The main point is that it’s naturalistic, and full of visual delights: whether the barge slipping through oily waters in the opening tableau of Il tabarro or the mildewed chaos of Buoso Donati’s decrepit merchant palace in Schicchi. McVicar populates the stage with sharply drawn characters and details (keep an eye on Buoso’s stash of girlie mags, kept under the bed next to his chamber pot). It’s a vivid physical counterpoint to the taut but transparent sounds that Stuart Stratford draws from the orchestra: muted trumpets as switchblades in Il tabarro, and basses chanting like confessors beneath Sister Angelica’s agonies. Such atmosphere, and such subtlety of colour: Stratford’s conducting reminds you why Diaghilev rated Puccini so highly.

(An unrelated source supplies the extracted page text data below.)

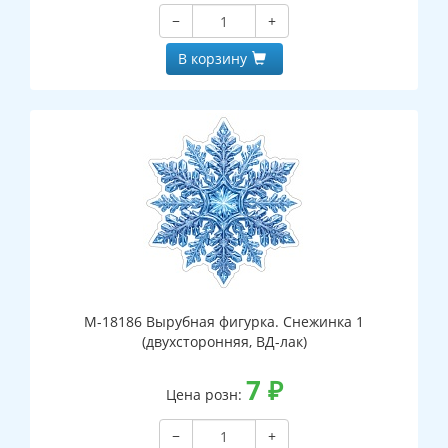
−
+
В корзину
М-18186 Вырубная фигурка. Снежинка 1
(двухсторонняя, ВД-лак)
7
₽
Цена розн:
−
+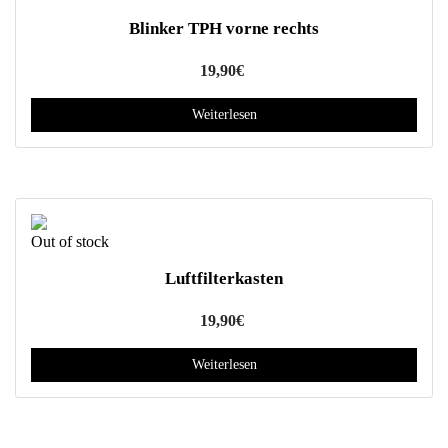
Blinker TPH vorne rechts
19,90
€
Weiterlesen
Out of stock
Luftfilterkasten
19,90
€
Weiterlesen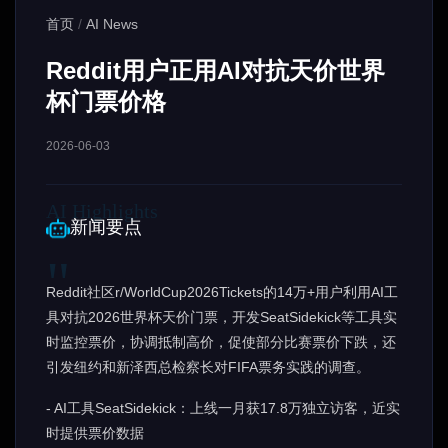
首页
/
AI News
Reddit用户正用AI对抗天价世界
杯门票价格
2026-06-03
新闻要点
Reddit社区r/WorldCup2026Tickets的14万+用户利用AI工
具对抗2026世界杯天价门票，开发SeatSidekick等工具实
时监控票价，协调抵制高价，促使部分比赛票价下跌，还
引发纽约和新泽西总检察长对FIFA票务实践的调查。
- AI工具SeatSidekick：上线一月获17.8万独立访客，近实
时提供票价数据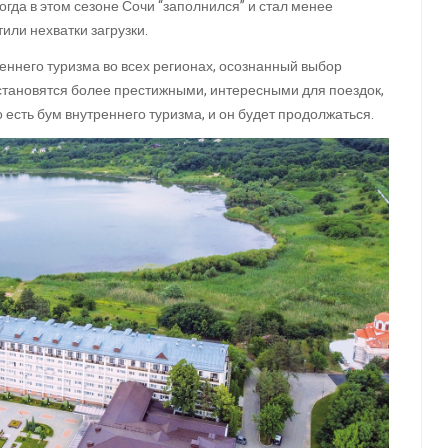
гда в этом сезоне Сочи “заполнился” и стал менее
или нехватки загрузки.
еннего туризма во всех регионах, осознанный выбор
 становятся более престижными, интересными для поездок,
 есть бум внутреннего туризма, и он будет продолжаться.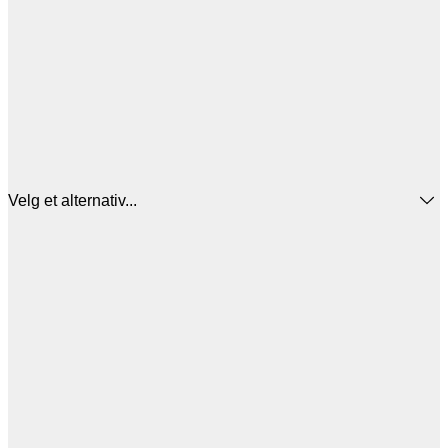
Velg et alternativ...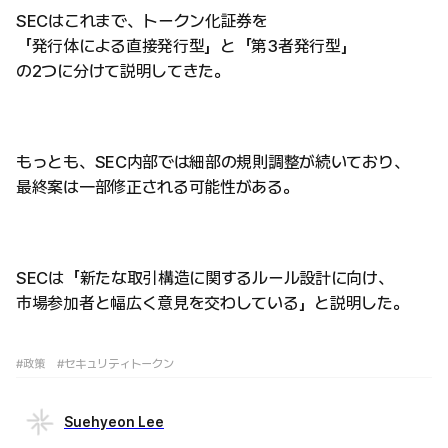
SECはこれまで、トークン化証券を
「発行体による直接発行型」と「第3者発行型」
の2つに分けて説明してきた。
もっとも、SEC内部では細部の規則調整が続いており、
最終案は一部修正される可能性がある。
SECは「新たな取引構造に関するルール設計に向け、
市場参加者と幅広く意見を交わしている」と説明した。
#政策
#セキュリティトークン
Suehyeon Lee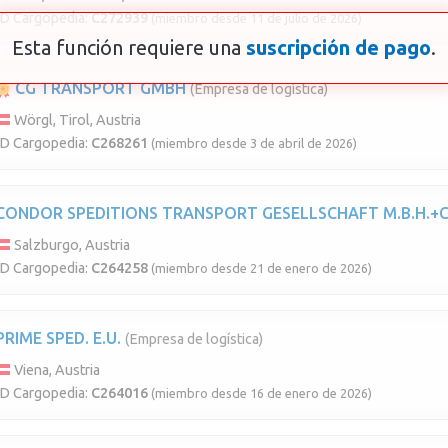
ID Cargopedia:
C272939
(miembro desde 11 de julio de 2026)
Esta función requiere una
suscripción de pago
.
CG TRANSPORT GMBH
(Empresa de logística)
Wörgl, Tirol, Austria
ID Cargopedia:
C268261
(miembro desde 3 de abril de 2026)
CONDOR SPEDITIONS TRANSPORT GESELLSCHAFT M.B.H.+C
Salzburgo, Austria
ID Cargopedia:
C264258
(miembro desde 21 de enero de 2026)
PRIME SPED. E.U.
(Empresa de logística)
Viena, Austria
ID Cargopedia:
C264016
(miembro desde 16 de enero de 2026)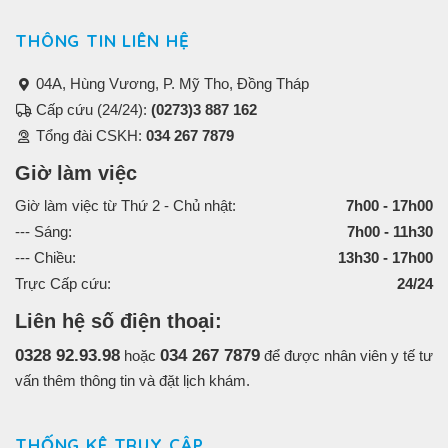
THÔNG TIN LIÊN HỆ
04A, Hùng Vương, P. Mỹ Tho, Đồng Tháp
Cấp cứu (24/24):
(0273)3 887 162
Tổng đài CSKH:
034 267 7879
Giờ làm việc
Giờ làm việc từ Thứ 2 - Chủ nhật:
7h00 - 17h00
--- Sáng:
7h00 - 11h30
--- Chiều:
13h30 - 17h00
Trực Cấp cứu:
24/24
Liên hệ số điện thoại:
0328 92.93.98
034 267 7879
hoặc
để được nhân viên y tế tư
vấn thêm thông tin và đặt lịch khám.
THỐNG KÊ TRUY CẬP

But still, the audience gave a quiet sigh of pleasure when Francesca Chiejina, a gloriously sunny Lauretta, sang ‘Il mio babbino caro’. She has a voice like a particularly succulent Rioja, and as Sister Genovieffa in Suor Angelica she’d already melted all resistance – a really nice bit of cross-casting. Richard Suart’s cameo as the physician in Schicchi was another inspired touch, while the presence of Louise Winter as La Frugola and Karen Cargill as the Princess in the two preceding operas gives some idea of the general strength in depth.

Roland Wood was Michele in Il tabarro, confining his pain within stark, charcoal-black vocal lines until the final deadly rupture. Then he turned himself inside out as Schicchi: a donkey-jacketed Teddy Boy with an exuberant line in vocal bluster. And Sunyoung Seo, a yearning, heartsore Giorgietta in Il tabarro, pushed her voice to (but not beyond) snapping point as Angelica, in a performance so raw, and yet so dazzling in its concentration, that… well, it does no-one any favours to invoke Callas, no matter how remotely. But Seo spared herself nothing, and lifted a richly enjoyable night of opera into something that burned itself on to the memory. If you’re anywhere near Edinburgh this weekend, you should do whatever it takes to get a ticket.

At the Wigmore Hall, the 17 players of the Basel Chamber Orchestra squeezed themselves around Kristian Bezuidenhout’s fortepiano for a programme of Mozart and J.C. Bach, plus – an outlier for this period-instrument ensemble – a new suite of short, moody musical sketches by the Slovak-Swiss composer Iris Szeghy. Mozart was the main story here, though. With a fortepiano rather than a harpsichord the familiar percussive attack was absent from the texture, and although Bezuidenhout spoke about Mozart’s own creativity at the keyboard, his own contribution simply vanished, inaudible, beneath some particularly buoyant and gutsy ensemble playing.

Alina Ibragimova was the soloist in Mozart’s Fourth Violin Concerto – dancing around the orchestra, but less than entirely surefooted, intonation-wise, in this low-vibrato environment. The final item was the 18-year-old Mozart’s Symphony No.29 and at last it sounded as if everyone had ditched their inhibitions. There’s something miraculous about these early masterpieces of Mozart’s late adolescence; something irrepressible and Apollonian. The horns whooped the roof off in the final bars, and it felt good to be alive.